Justin Trudeau won’t be sworn in as prime minister until Wednesday morning, but already he’s besieged by interest groups demanding that he fix every problem under the sun – right now. He’s going to have to learn quickly how to say no.
Trudeau and his new industry minister – whoever he or she turns out to be – can make a good start by not handing a billion dollars to Bombardier Inc. to rescue the failing aerospace company.
The Quebec government has already made clear it will be on the phone to Ottawa as soon as the new government is sworn in, seeking cash for Bombardier. Late last week the province pledged $1 billion (U.S.) to keep the company’s troubled C Series passenger jet program alive. Now it wants Ottawa to match the money.

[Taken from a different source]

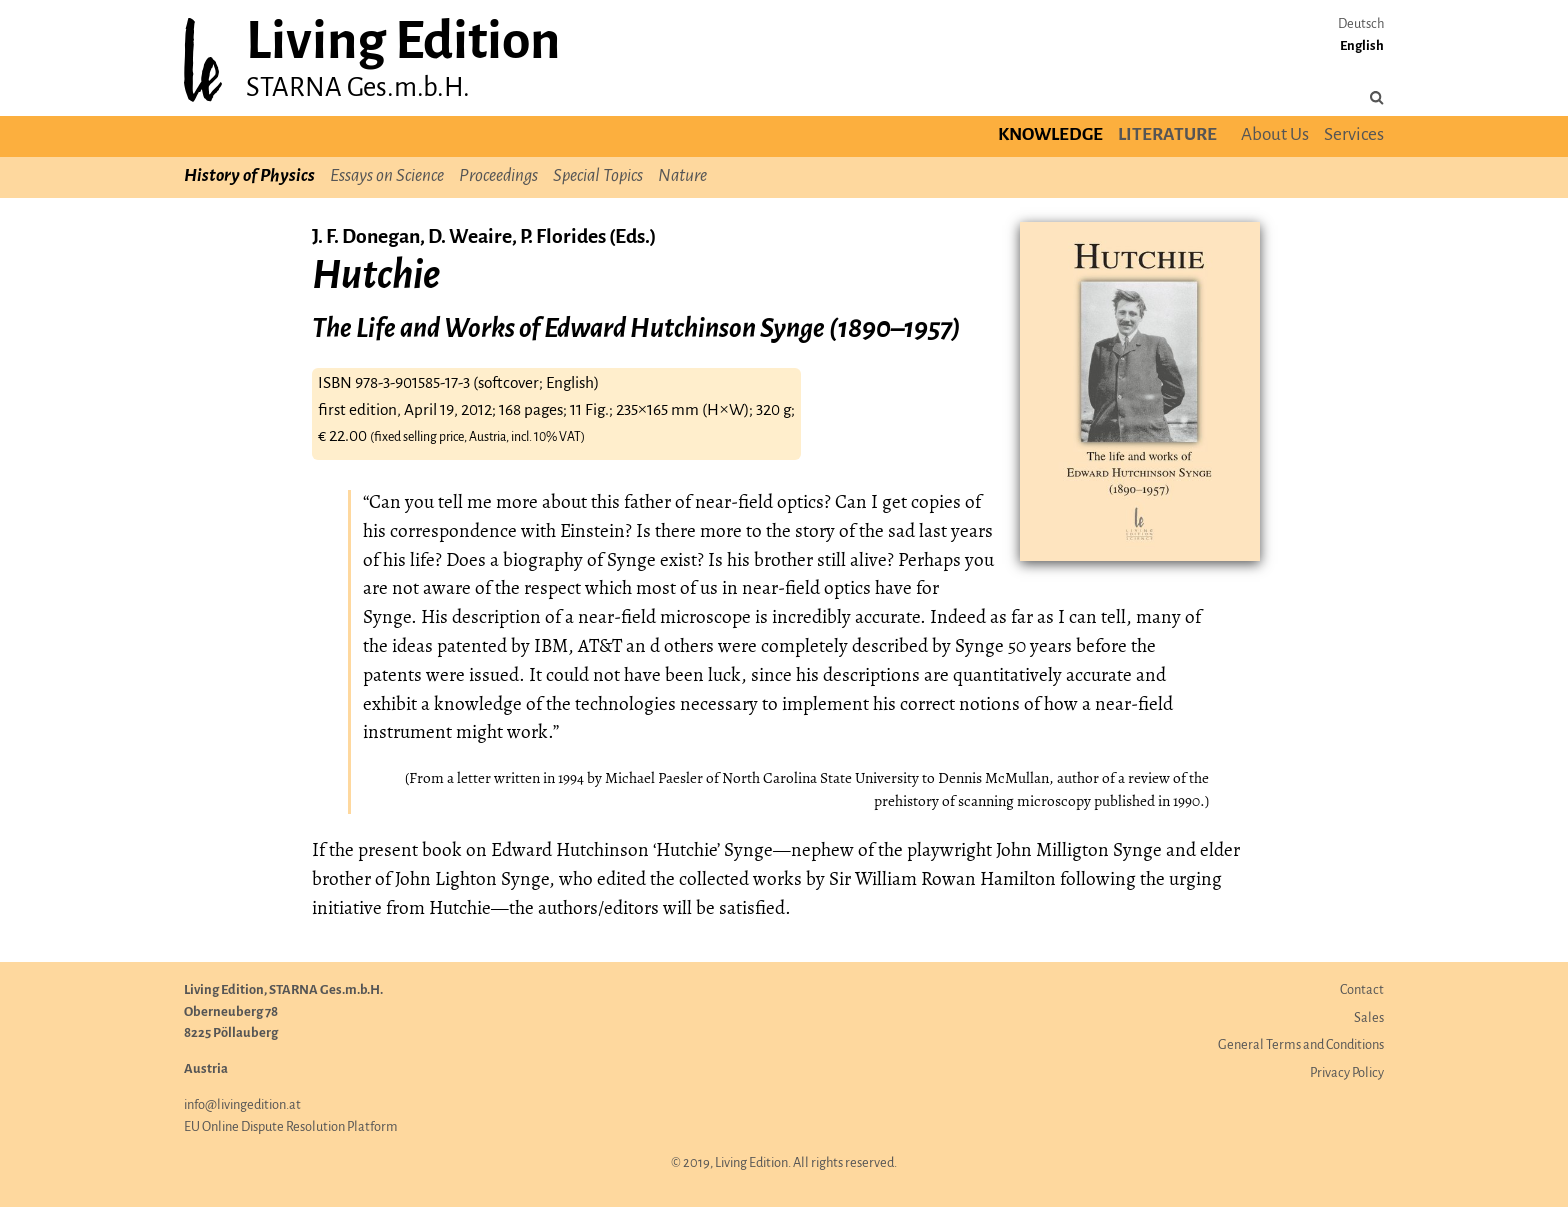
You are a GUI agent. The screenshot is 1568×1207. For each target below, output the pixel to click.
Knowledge (1050, 135)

Trudeau should keep his hand on his wallet and make sure federal taxpayers don’t sink another huge pile of cash into a company that is lurching from one self-inflicted crisis to another. Last week it reported a staggering loss for the third quarter of 2015 amounting to $4.9 billion, more than the whole company is worth. Its stock is down 66 per cent so far this year.

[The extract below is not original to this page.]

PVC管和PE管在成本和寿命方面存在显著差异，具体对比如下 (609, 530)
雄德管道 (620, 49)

Bombardier’s problems are just getting worse. Here in Toronto we know it as the company that can’t even deliver streetcars on time. It promised to have 73 of the fancy new models on the rails by the end of the year. Now it says it can deliver only 16, and the City of Toronto is suing for $50 million to recoup its extra costs.
But that’s peanuts compared to the floundering C Series project. The planes are three years late and orders are painfully slow. Even Bombardier’s CEO, Alain Bellemare, says the company was “overwhelmed” by all the projects it took on – hardly a confidence-inspiring admission.
Bombardier has become a byword for corporate welfare, having been on the take from Ottawa since 1966. In Quebec it’s also a symbol of French-Canadian economic power and the provincial government can’t be seen to let it fail. But even there, critics are scratching their heads over how the province is handling this latest crisis – putting its money into the shaky C Series project rather than in the company as a whole.
Part of the reason is that the Bombardier-Beaudoin family that controls the company wants to keep it that way, and resists any attempt to loosen its grip on Bombardier even as it accepts more government money. The Quebec government may accept that arrangement, but federal taxpayers shouldn’t.
Others argue Ottawa should bail out Bombardier just as it came to the rescue of the auto industry in 2008-09. The difference is that the auto companies needed government help because they were threatened by a world-wide financial meltdown. Bombardier’s crisis is of its own making, following strategic miscalculations by successive management regimes.
The new Trudeau cabinet will face a lot of political pressure from the prime minister’s home province to throw yet more money at Bombardier, as governments have done for half a century. That would be a bad start. If it really wants to be seen as bringing in #RealChange, it should say no.